I thank the Chair for those comments. It is not just the front-line workers but also the staff doing the negotiations, administrative staff and all the people in the Department of Health and the HSE, front-line and non-front-line, who are involved in this. It has been an incredible public health endeavour, considering the amount of vaccine administered.

We are doing everything we can to ensure there is no wastage. We are donating any doses we have which might be going out of date to other countries. There is always some wastage at a local level. It is always possible but is being kept to a minimum. Everything is being done to ensure the supply we need is used and, if there is surplus, it is donated to other countries. That is the policy but I do not think there has been significant wastage of deliveries received.
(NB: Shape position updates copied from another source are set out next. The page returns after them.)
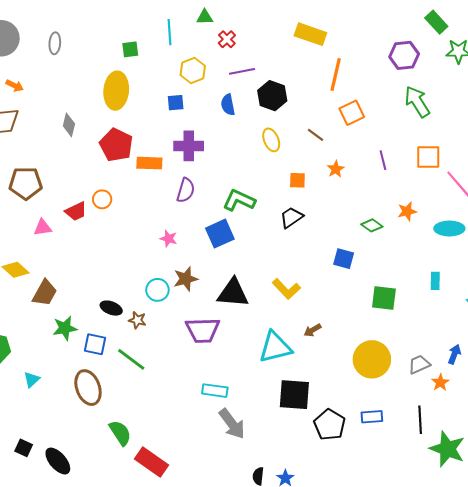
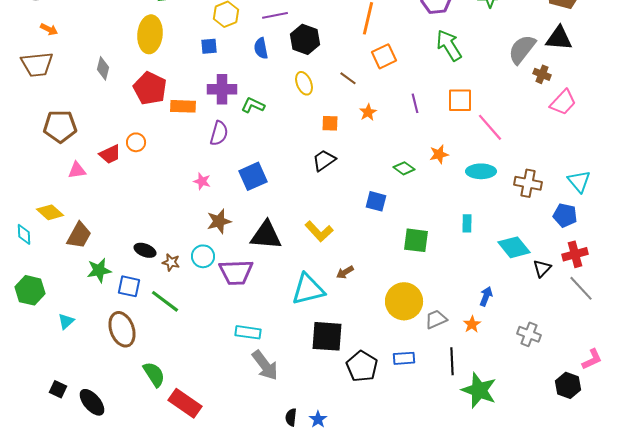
green L-shape: (239, 200) -> (253, 105), moved, size x0.7
cyan circle: (157, 290) -> (203, 256), moved
gray trapezoid: (419, 364) -> (436, 319), moved

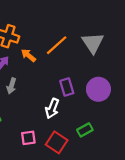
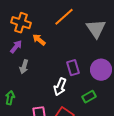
orange line: (57, 45) -> (64, 17), moved
green rectangle: (85, 130) -> (89, 97), moved

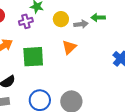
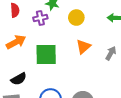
gray arrow: (81, 24) -> (111, 53), moved, turned -56

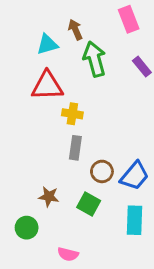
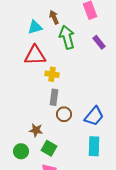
brown circle: (102, 171) -> (64, 114), moved
green square: (89, 204) -> (49, 148), moved

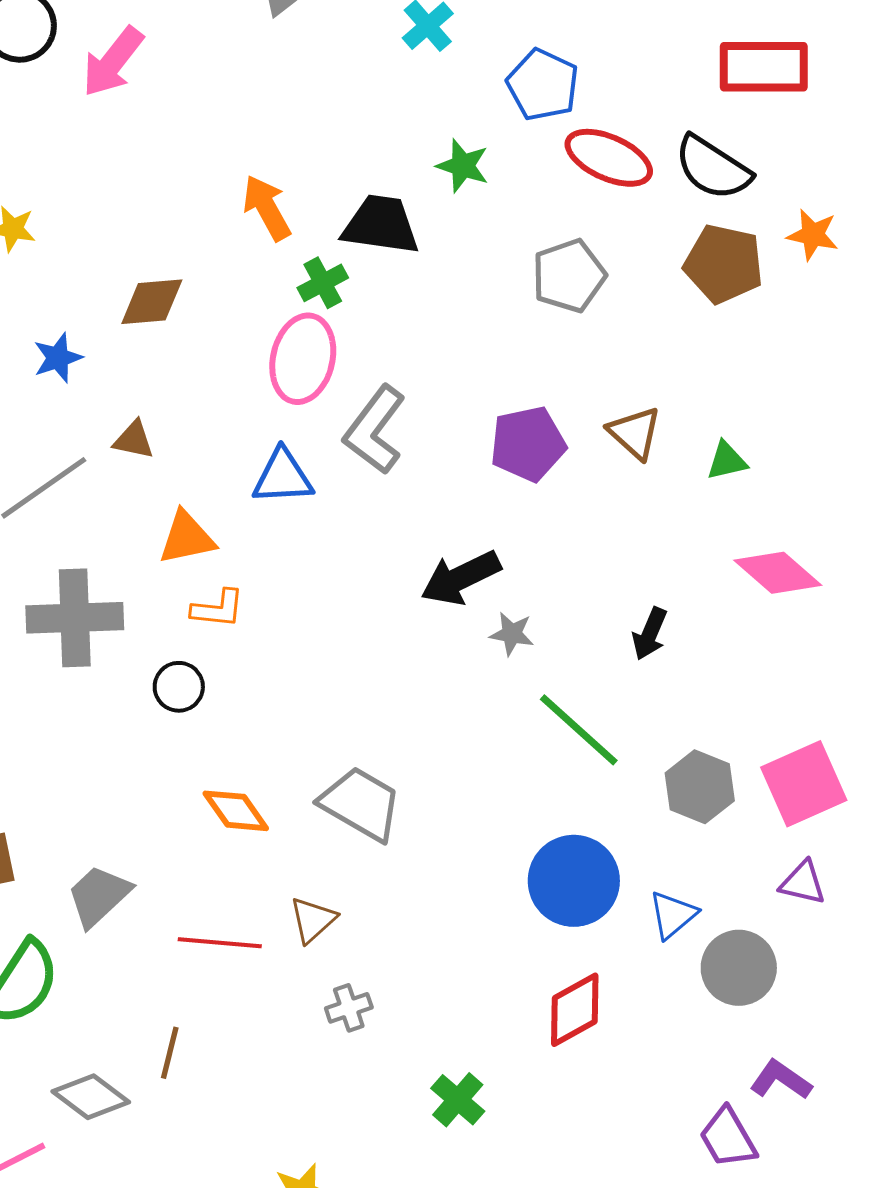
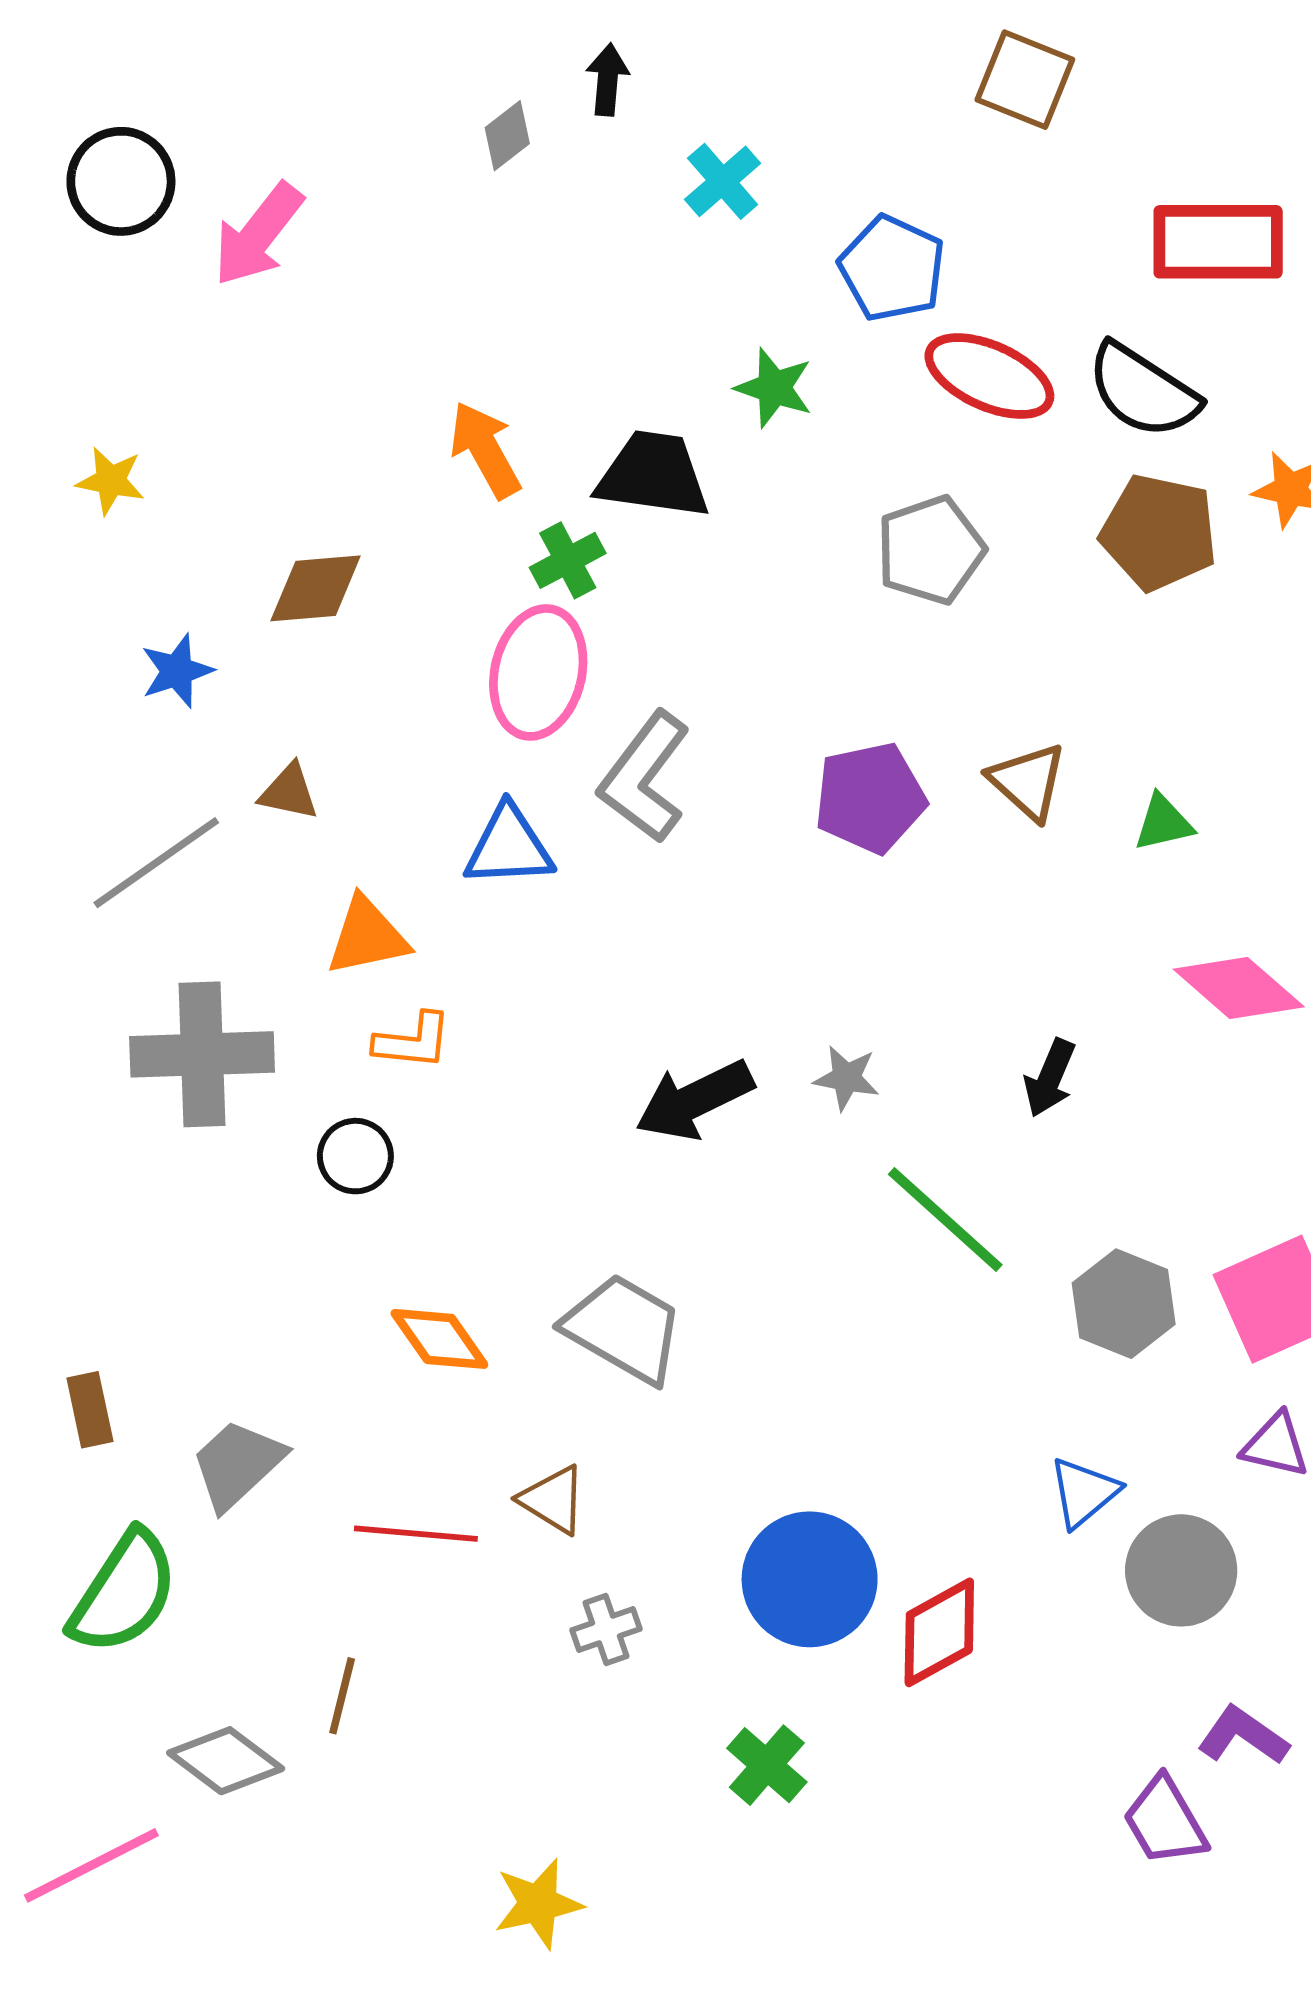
black arrow: (461, 578) -> (695, 1100), moved
blue circle: (574, 881) -> (810, 1579), moved
brown triangle: (313, 920) -> (553, 1500), turned -46

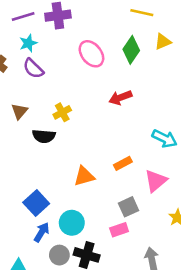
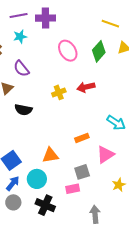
purple semicircle: (33, 69) -> (21, 69), moved
yellow cross: (62, 112) -> (59, 92), moved
orange triangle: (84, 176) -> (50, 155), moved
gray circle: (59, 255) -> (13, 202), moved

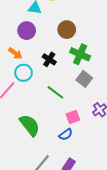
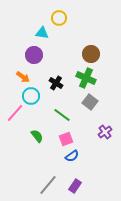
brown circle: (67, 30) -> (91, 54), moved
pink square: (73, 117) -> (66, 139), moved
green semicircle: (30, 125) -> (37, 136), moved, size x0.6

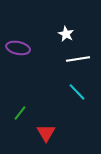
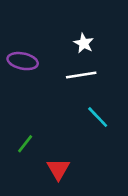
white line: (78, 59) -> (81, 75), moved

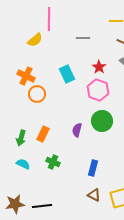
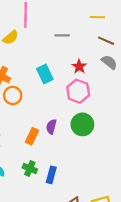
purple semicircle: (77, 130) -> (51, 127), moved
orange rectangle: (43, 134) -> (32, 136), moved
blue rectangle: (93, 168) -> (51, 175), moved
We have, however, diverted prospective deliveries that were due to come to Ireland to other countries, particularly in the lull after the end of the main second vaccination programme.

Deputy Dillon asked about vaccination compensation. I have not yet addressed that question. It is something the Department has committed to doing. We will have to look at that.

At the expansion of the programme.

Mr. Robert Watt

Absolutely. Deputy Munster asked about the dental issue. This week, we are again engaging with the Irish Dental Association in respect of changes to the dental treatment services scheme to reflect the challenges it currently faces. I mentioned that we will engage early next year but, in fact, I understand engagement will take place this week.

I thank our witnesses - Mr. Watt and his team from the Department of Health and the staff member from the Department of Public Expenditure and Reform - for their work in preparing for the meeting and for attending. I am conscious that the Department of Health has faced unprecedented challenges for the best part of two years. We are probably facing into another difficult year. It is to be hoped that we can get through it. I acknowledge the work of the staff. All members mentioned the front-line staff. I also mentioned the administrative staff and everyone else behind that. I thank the Comptroller and Auditor General, Mr. McCarthy, and his staff for their attendance and assistance throughout the year. This is the final meeting of the year and, on behalf of the committee, I thank the secretariat. It is dangerous to mention names because I will leave some of them out, but I thank Sarah, Eoin, Pat, Sam and Shane for the service they have provided. I also thank Martin, the clerk to the committee. I wish the staff of the health service all the best for Christmas and the new year.

Is it agreed to request that the clerk seek any follow-up information and carry out any actions arising from today's meeting, of which there are a few? The meeting was fairly robust and there were a lot of questions. I know Mr. Watt does not have all the information to hand. It is agreed that the clerk will follow up and, as always, the Department will supply that information to the committee. That is agreed. Is it also agreed that we note and publish the opening statement and the briefings provided to the committee for this meeting? Agreed.

We will suspend until 1.30 p.m., when the committee will resume in public session to consider correspondence and other matters.

The witnesses withdrew.
Sitting suspended at 12.42 p.m. and resumed at 1.33 p.m.